Said Cohen: “There’s really a shared ‘Am Yisrael Chai,’ and we talk about that all the time and we use that phrase, but the kids felt it,” Cohen said. “We want to be [in Israel] and the Israelis said to them, ‘Thank you for being here. That strengthens us.’”

Blumenfeld said that she felt the gravity of being there, particularly as people showed their gratitude to the Americans for being in Israel.

“Us being there was so important and meaningful to us,” she said. “But I can’t imagine how meaningful it was to the people that live there and to the people that saw us visiting.”

New educational approach?

Now that the trip is going to be an annual experience, Ackerman said he’s predicting that there will be a change in Israel education going forward.

“If we know that our students are going to go as a class to Israel, that may cause us to rethink a little what they’re learning in each of the grades leading up” to the trip, he said. “Right now, there’s a very clear progression. Each grade has a topic so that by the end of seventh grade, we can say with a fair amount of certainty we have exposed them to all of the biggest, most important things that a child that age should know about Israel.”

Ackerman said that the next step is to determine if any rethinking needs to be done with respect to what is taught in what grade.

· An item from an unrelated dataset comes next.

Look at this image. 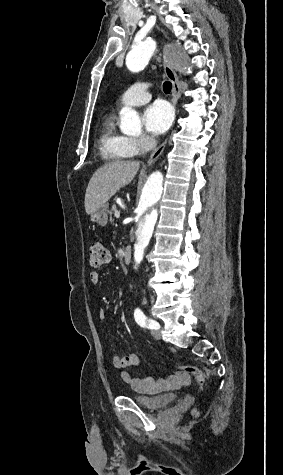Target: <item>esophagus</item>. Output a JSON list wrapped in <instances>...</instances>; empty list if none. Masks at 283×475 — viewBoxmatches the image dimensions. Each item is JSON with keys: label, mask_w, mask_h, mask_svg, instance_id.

“Is everything in the right place and at the right stage? And are we missing something?” he said. “It changes how we might think about our program along the affective dimension, not the cognitive dimension. If this now becomes something that the kids, we hope, get excited about and look forward to, how do we leverage that? Not only in terms of the classroom curriculum for the study of Israel, but in anything Israel-related within the context of the school.

“Our job before the trip has been exclusively, how do we bring Israel into the school? Now it’s how do we take our school children to Israel?”

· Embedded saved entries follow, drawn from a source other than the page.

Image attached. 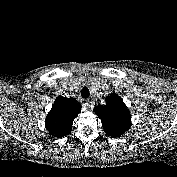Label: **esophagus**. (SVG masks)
<instances>
[{
    "mask_svg": "<svg viewBox=\"0 0 177 177\" xmlns=\"http://www.w3.org/2000/svg\"><path fill=\"white\" fill-rule=\"evenodd\" d=\"M84 106L86 108H93L94 102L91 99H87L86 102L84 103Z\"/></svg>",
    "mask_w": 177,
    "mask_h": 177,
    "instance_id": "esophagus-1",
    "label": "esophagus"
}]
</instances>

The work the school has done in preparation seems to have worked. Eighth-grader Atara Marmor said that, despite having been to Israel before, felt a connection to the people that she hadn’t before. 

“When you’re there, you can sort of just feel that everyone’s connected and everyone cares about each other more than anywhere else,” she said. 

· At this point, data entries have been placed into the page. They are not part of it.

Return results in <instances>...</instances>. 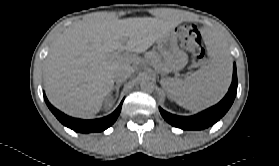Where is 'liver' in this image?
<instances>
[{
    "label": "liver",
    "mask_w": 279,
    "mask_h": 166,
    "mask_svg": "<svg viewBox=\"0 0 279 166\" xmlns=\"http://www.w3.org/2000/svg\"><path fill=\"white\" fill-rule=\"evenodd\" d=\"M179 24L172 11L162 18L118 19L95 13L68 27L54 42L45 60L44 85L49 101L64 113L90 118L99 112L112 91L114 73L168 35ZM135 53L126 60H113L115 50Z\"/></svg>",
    "instance_id": "1"
}]
</instances>
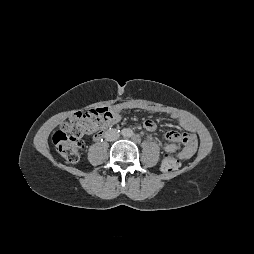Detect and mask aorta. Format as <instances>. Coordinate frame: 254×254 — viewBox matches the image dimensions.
Masks as SVG:
<instances>
[{
	"mask_svg": "<svg viewBox=\"0 0 254 254\" xmlns=\"http://www.w3.org/2000/svg\"><path fill=\"white\" fill-rule=\"evenodd\" d=\"M122 135L124 137H131L133 135V131L130 128H124L122 130Z\"/></svg>",
	"mask_w": 254,
	"mask_h": 254,
	"instance_id": "1",
	"label": "aorta"
}]
</instances>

Blumenfeld said it was special to have learned about places in Israel in their Jewish studies classes, and then to go experience it firsthand. Joffee said that it wasn’t just the trip that was special, but the group that was part of it.

“Because we were all connected to Israel, it helped us build connections with the people in our group – more than if we went on a trip to [Washington,] D.C.,” he said. “I think the connections that we built from that trip was because it was Israel. It brought us closer together.”

Said Cohen: “The way we approach travel is about personal growth, partnering with institutions, helping them along the way. Personal growth…could be pushing you outside your comfort zone. It could be eating something new. It could be you trying something for the first time. It could be traveling and being away from mom and dad and your family. But we really want to identify ways that these kids can grow as individuals and as a community.”

While the trip was the capstone of the students’ HMJDS experience, they returned and still had a few months left of their school year. Cohen said the timing of the trip was intentional.

“Most schools think about doing [their trip] at the end of April [or] end of May,” he said. “Our kids are back in school, and during the [Yom Ha’atzmaut, Yom HaZikaron] programming, they can bring back their experience and their connection, like ‘What does Israel mean to me today?’ Hopefully something different for those 15 kids than it did before they left on the trip.”

Marmor said the trip was a worthy celebration for everything they’ve learned in their time at the day school.

“You can actually go and understand what you’re seeing, because you’ve learned all that,” she said. “That’s what makes it so special to go in eighth grade with your school.”